───── Data provided

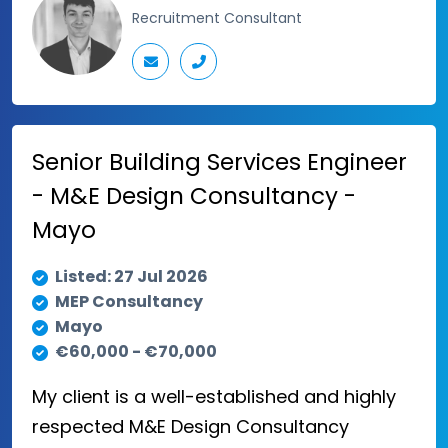
Recruitment Consultant
Senior Building Services Engineer
- M&E Design Consultancy -
Mayo
Listed: 27 Jul 2026
MEP Consultancy
Mayo
€60,000 - €70,000
My client is a well-established and highly
respected M&E Design Consultancy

──────────

Task directions: Look through the entries and copy every line in which the string "Design" appears.

Response area:
- M&E Design Consultancy -
respected M&E Design Consultancy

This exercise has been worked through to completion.